### Requirement
After locating the line that contains "nice-to-have; it’s the" in the records below, write out exactly that line and each line after it through the one that contains "to customer complaints", and nothing else.

(Stored dataset items)
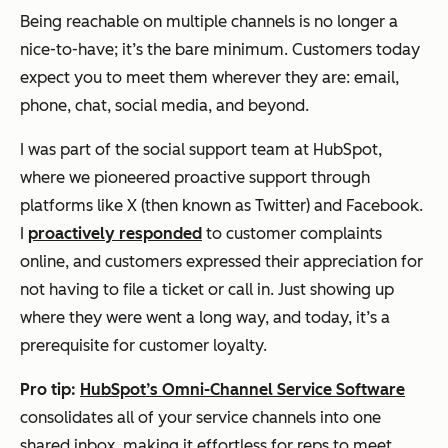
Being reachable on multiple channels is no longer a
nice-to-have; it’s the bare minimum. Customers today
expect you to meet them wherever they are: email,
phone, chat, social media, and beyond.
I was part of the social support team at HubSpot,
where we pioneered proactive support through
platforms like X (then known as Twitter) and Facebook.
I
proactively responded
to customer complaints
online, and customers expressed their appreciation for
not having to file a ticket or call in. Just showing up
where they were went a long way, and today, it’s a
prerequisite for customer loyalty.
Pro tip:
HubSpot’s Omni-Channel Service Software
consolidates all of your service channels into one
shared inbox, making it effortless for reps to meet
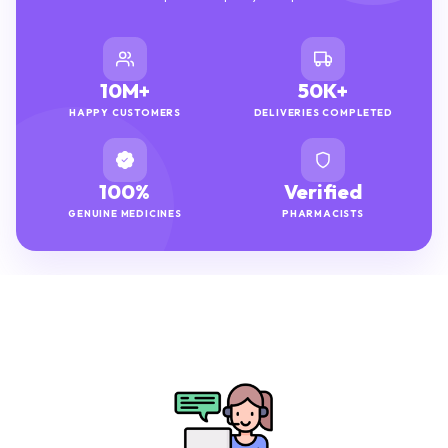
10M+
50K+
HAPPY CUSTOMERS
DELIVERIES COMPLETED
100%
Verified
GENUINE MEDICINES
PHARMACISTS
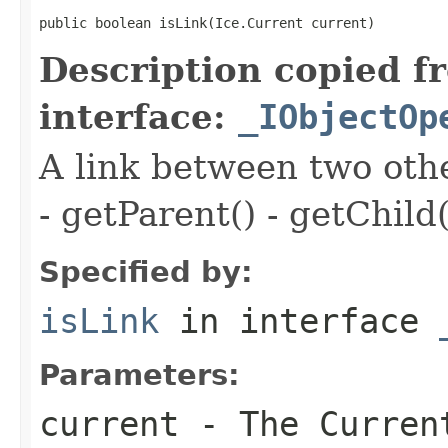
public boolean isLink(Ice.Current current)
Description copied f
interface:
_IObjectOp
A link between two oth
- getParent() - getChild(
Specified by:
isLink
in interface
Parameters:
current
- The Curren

...

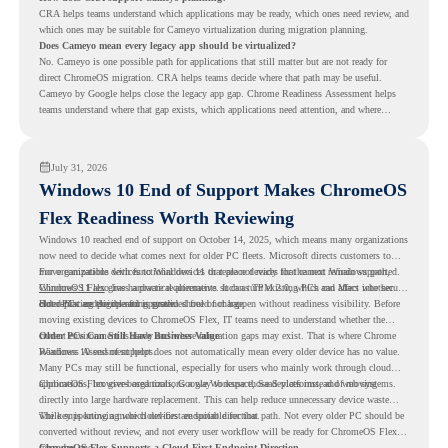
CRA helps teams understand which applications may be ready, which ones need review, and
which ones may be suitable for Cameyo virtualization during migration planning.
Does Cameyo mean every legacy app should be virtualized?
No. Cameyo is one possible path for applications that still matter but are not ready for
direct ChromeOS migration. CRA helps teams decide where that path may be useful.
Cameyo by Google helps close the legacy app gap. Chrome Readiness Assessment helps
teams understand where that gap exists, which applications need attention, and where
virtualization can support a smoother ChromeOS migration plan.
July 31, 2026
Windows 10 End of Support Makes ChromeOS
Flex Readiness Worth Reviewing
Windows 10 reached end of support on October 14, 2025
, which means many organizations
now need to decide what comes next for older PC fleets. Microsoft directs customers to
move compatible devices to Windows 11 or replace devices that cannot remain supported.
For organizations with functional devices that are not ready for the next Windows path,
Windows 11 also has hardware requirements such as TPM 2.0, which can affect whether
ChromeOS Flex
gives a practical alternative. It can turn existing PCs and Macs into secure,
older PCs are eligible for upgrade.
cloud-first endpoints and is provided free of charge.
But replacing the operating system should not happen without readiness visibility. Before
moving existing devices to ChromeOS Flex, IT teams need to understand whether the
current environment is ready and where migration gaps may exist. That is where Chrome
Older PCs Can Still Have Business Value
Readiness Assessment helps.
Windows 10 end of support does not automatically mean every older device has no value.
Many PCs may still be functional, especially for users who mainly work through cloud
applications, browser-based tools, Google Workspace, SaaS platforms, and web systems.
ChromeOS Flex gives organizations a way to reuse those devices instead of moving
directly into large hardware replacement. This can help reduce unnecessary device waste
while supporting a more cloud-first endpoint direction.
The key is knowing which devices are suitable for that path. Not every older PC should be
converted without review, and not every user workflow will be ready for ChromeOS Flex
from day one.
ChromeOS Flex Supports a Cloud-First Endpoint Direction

### Exercise response
nice-to-have; it’s the bare minimum. Customers today
expect you to meet them wherever they are: email,
phone, chat, social media, and beyond.
I was part of the social support team at HubSpot,
where we pioneered proactive support through
platforms like X (then known as Twitter) and Facebook.
I
proactively responded
to customer complaints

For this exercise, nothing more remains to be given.